4. Push Expressions to Tables
Expressions are classified as:
- Homogeneous expressions — reference at most one table.
- Heterogeneous expressions — reference two or more tables.
Homogeneous expressions are assigned to their referenced table.
Heterogeneous expressions remain at the SELECT level.
4.1 Push OUT Expressions
Rule: PushOutRule
Homogeneous expressions in the OUT clause of SELECT are pushed down to the referenced table.
4.2 Push GROUP Expressions
Rule: PushGroupRule
Homogeneous expressions in the GROUP of SELECT clause are pushed down to the referenced table.
4.3 Push ORDER Expressions
Rule: PushOrderRule
Homogeneous expressions in the ORDER clause of SELECT are pushed down to the referenced table.
5. Identity Rule
Rule: IdentityRule
KQL supports intuitive expressions such as:
count(o)
This differs from SQL, where a column reference (e.g., count(o.order_id)) or count(*) is required.
The IdentityRule transforms entity-based count expressions into valid SQL column-based count expressions.
Both table-count and column-count semantics are supported.

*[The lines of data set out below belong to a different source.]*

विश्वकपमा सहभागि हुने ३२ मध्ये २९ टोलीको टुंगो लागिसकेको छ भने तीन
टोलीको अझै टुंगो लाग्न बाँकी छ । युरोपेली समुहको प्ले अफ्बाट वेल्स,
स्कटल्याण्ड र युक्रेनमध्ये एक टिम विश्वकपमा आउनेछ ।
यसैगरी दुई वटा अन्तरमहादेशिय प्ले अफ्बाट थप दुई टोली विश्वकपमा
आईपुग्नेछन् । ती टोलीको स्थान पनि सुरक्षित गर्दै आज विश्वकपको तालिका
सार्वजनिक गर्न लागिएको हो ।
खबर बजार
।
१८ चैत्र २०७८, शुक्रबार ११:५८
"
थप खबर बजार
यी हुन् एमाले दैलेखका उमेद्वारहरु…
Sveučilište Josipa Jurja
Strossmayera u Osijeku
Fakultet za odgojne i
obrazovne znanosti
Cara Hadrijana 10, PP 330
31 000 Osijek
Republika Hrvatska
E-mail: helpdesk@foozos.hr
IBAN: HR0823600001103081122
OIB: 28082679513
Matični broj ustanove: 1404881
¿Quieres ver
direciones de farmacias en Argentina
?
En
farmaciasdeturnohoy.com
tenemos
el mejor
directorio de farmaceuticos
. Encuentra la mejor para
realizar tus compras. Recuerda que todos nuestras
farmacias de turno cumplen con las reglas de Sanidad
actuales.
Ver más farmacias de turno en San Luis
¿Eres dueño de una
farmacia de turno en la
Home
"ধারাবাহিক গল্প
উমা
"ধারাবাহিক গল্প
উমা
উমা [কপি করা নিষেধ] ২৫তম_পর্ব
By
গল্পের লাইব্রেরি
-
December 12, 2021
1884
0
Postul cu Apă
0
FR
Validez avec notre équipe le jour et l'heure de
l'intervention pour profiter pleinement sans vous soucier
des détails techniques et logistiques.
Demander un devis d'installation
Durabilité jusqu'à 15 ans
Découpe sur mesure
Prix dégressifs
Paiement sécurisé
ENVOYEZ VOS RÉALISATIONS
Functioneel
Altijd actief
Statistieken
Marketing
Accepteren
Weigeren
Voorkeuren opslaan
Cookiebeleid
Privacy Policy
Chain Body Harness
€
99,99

6. Infer OUT Expressions for Query Blocks
Rule: InferJoinColumnsToBlockRule
KQL abstracts join columns and does not require them to be explicitly returned.
When query blocks (CTEs) are linked to other tables, required join columns must be added automatically to the intermediate model to ensure valid SQL generation.

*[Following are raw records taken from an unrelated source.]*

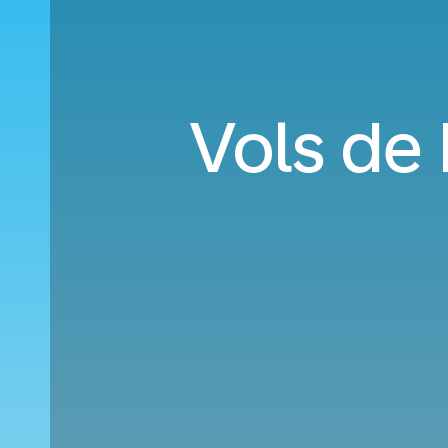
Vols de 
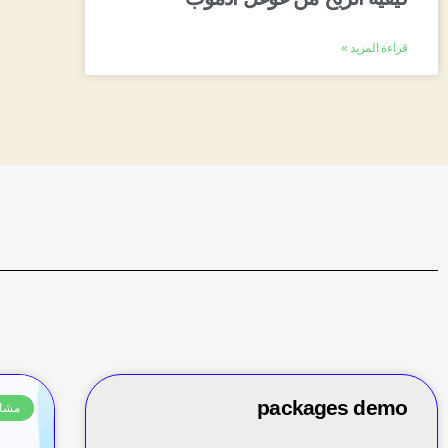
قراءة المزيد »
packages demo
مشا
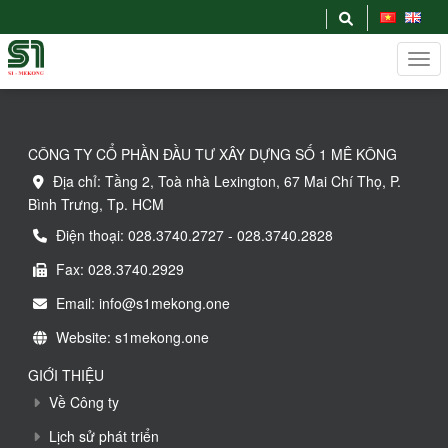
CÔNG TY CỔ PHẦN ĐẦU TƯ XÂY DỰNG SỐ 1 MÊ KÔNG
Địa chỉ: Tầng 2, Toà nhà Lexington, 67 Mai Chí Thọ, P.
Bình Trưng, Tp. HCM
Điện thoại: 028.3740.2727 - 028.3740.2828
Fax: 028.3740.2929
Email: info@s1mekong.one
Website: s1mekong.one
GIỚI THIỆU
Về Công ty
Lịch sử phát triển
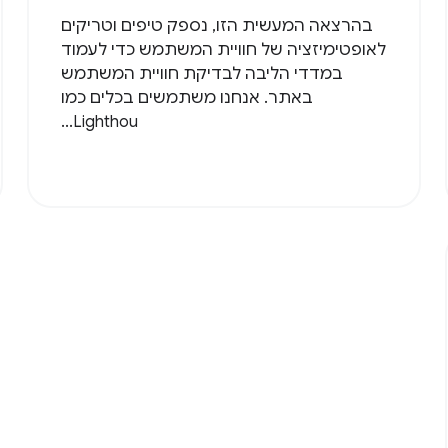
בהרצאה המעשית הזו, נספק טיפים וטריקים
לאופטימיזציה של חוויית המשתמש כדי לעמוד
במדדי הליבה לבדיקת חוויית המשתמש
באתר. אנחנו משתמשים בכלים כמו
Lighthou...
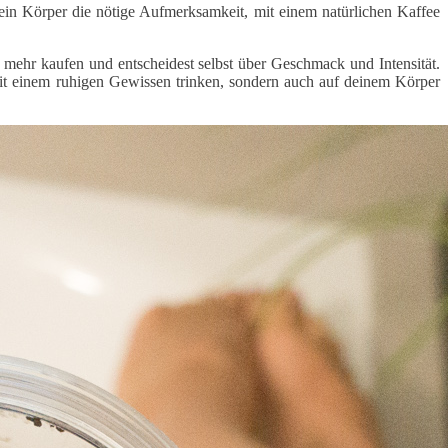
ein Körper die nötige Aufmerksamkeit, mit einem natürlichen Kaffee
 mehr kaufen und entscheidest selbst über Geschmack und Intensität.
mit einem ruhigen Gewissen trinken, sondern auch auf deinem Körper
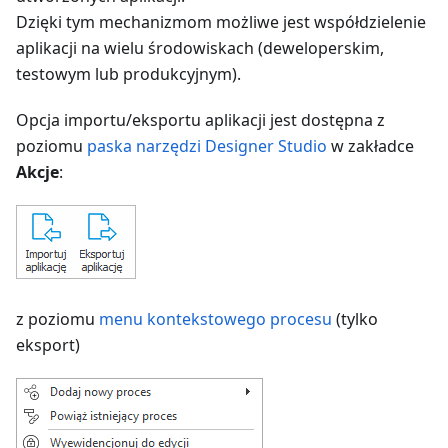
Dzięki tym mechanizmom możliwe jest współdzielenie
aplikacji na wielu środowiskach (deweloperskim,
testowym lub produkcyjnym).
Opcja importu/eksportu aplikacji jest dostępna z
poziomu
paska narzędzi Designer Studio
w zakładce
Akcje
:
z poziomu
menu kontekstowego procesu
(tylko
eksport)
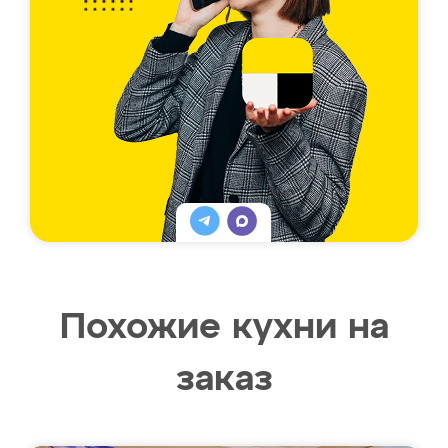
Похожие кухни на
заказ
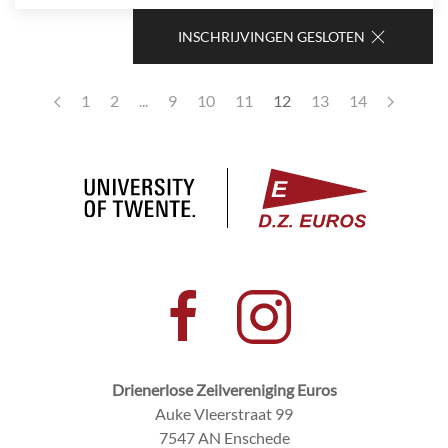
INSCHRIJVINGEN GESLOTEN
1
2
...
9
10
11
12
13
14
Drienerlose Zeilvereniging Euros
Auke Vleerstraat 99
7547 AN Enschede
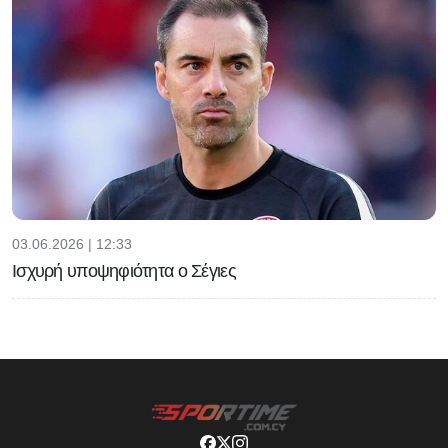
03.06.2026 | 12:33
Ισχυρή υποψηφιότητα ο Σέγιες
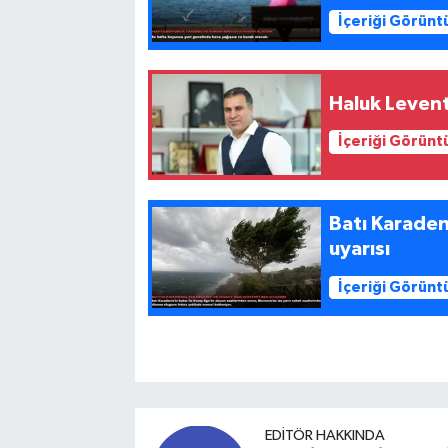
İçeriği Görünt
Haluk Levent
İçeriği Görünt
Batı Karaden
uyarısı
İçeriği Görünt
EDITÖR HAKKINDA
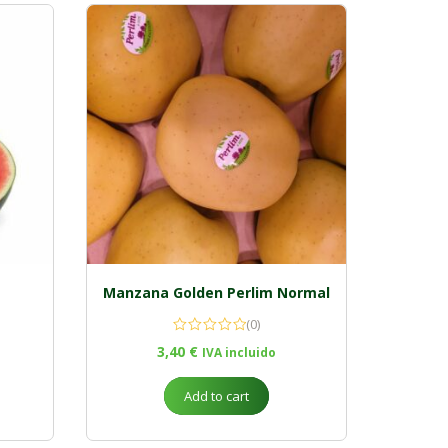
Manzana Golden Perlim Normal
(0)
3,40
€
IVA incluido
Add to cart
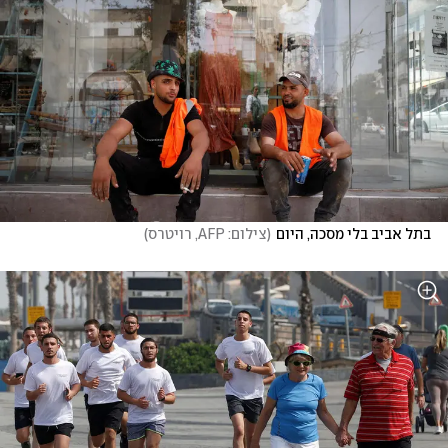
בתל אביב בלי מסכה, היום
(
צילום: AFP, רויטרס
)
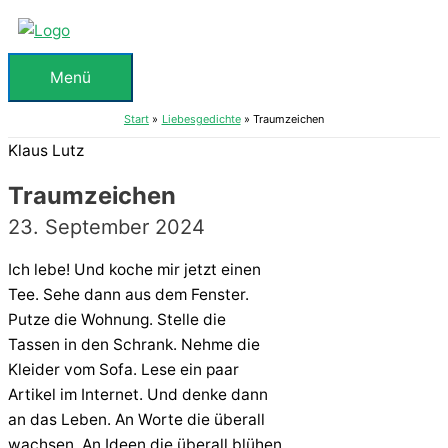
Zum
Inhalt
springen
Menü
Menü
Start
Liebesgedichte
Traumzeichen
Klaus Lutz
Traumzeichen
23. September 2024
Ich lebe! Und koche mir jetzt einen
Tee. Sehe dann aus dem Fenster.
Putze die Wohnung. Stelle die
Tassen in den Schrank. Nehme die
Kleider vom Sofa. Lese ein paar
Artikel im Internet. Und denke dann
an das Leben. An Worte die überall
wachsen. An Ideen die überall blühen.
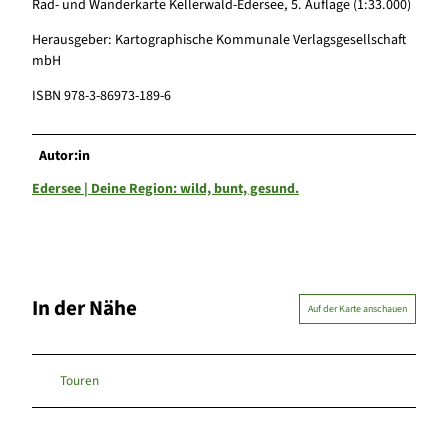
Rad- und Wanderkarte Kellerwald-Edersee, 5. Auflage (1:33.000)
Herausgeber: Kartographische Kommunale Verlagsgesellschaft
mbH
ISBN 978-3-86973-189-6
Autor:in
Edersee | Deine Region: wild, bunt, gesund.
In der Nähe
Auf der Karte anschauen
Touren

InferJoinColumnsToBlockRule performs this enrichment.
Example
// find the sum of unit_price * quantity for orders
// order by sum and limit result to first row
// join with employees and return last_name, first_name and phone number
WITH sales AS (
FIND orders o, o-order_details d
FILTER sum(d.unit_price * d.quantity) sum DESC
LIMIT 1
)
FIND employees e, e-sales s
FETCH e.last_name, e.first_name, e.home_phone
The sales query block is linked to employees.

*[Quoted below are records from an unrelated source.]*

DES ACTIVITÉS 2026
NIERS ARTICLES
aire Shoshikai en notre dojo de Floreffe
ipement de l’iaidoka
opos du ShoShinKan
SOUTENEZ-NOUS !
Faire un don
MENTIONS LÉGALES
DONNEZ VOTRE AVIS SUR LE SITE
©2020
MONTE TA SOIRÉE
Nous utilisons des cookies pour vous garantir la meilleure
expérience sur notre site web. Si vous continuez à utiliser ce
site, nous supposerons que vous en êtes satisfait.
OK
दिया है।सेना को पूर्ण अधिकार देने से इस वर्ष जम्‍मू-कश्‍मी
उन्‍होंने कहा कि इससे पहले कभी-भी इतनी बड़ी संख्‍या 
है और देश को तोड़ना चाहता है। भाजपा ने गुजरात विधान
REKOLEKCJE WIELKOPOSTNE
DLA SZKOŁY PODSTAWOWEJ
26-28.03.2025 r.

Therefore, the join column o.employee_id must be added automatically to the block.
Expected SQL
WITH sales AS (
SELECT
sum(d.unit_price * d.quantity) AS sum
, o.employee_id
FROM
orders o
INNER JOIN order_details d ON
o.order_id = d.order_id
GROUP BY
o.employee_id
ORDER BY
sum DESC
FETCH FIRST 1 ROWS ONLY
)
SELECT
e.last_name
, e.first_name
, e.home_phone
FROM
employees e
INNER JOIN sales s ON
e.employee_id = s.employee_id
Without automatic inference of the join column, the JOIN condition in the outer query would be invalid.
Summary
The intermediate model enables deterministic, rule-based SQL generation. All transformation rules operate on the structured object representation of the KQL query to ensure:
- Preservation of join semantics
- Correct aggregate handling
- Valid SQL clause placement
- Proper grouping and ordering
- Automatic join column inference for query blocks
This layered approach ensures that generated SQL remains syntactically valid and semantically consistent with the original KQL intent.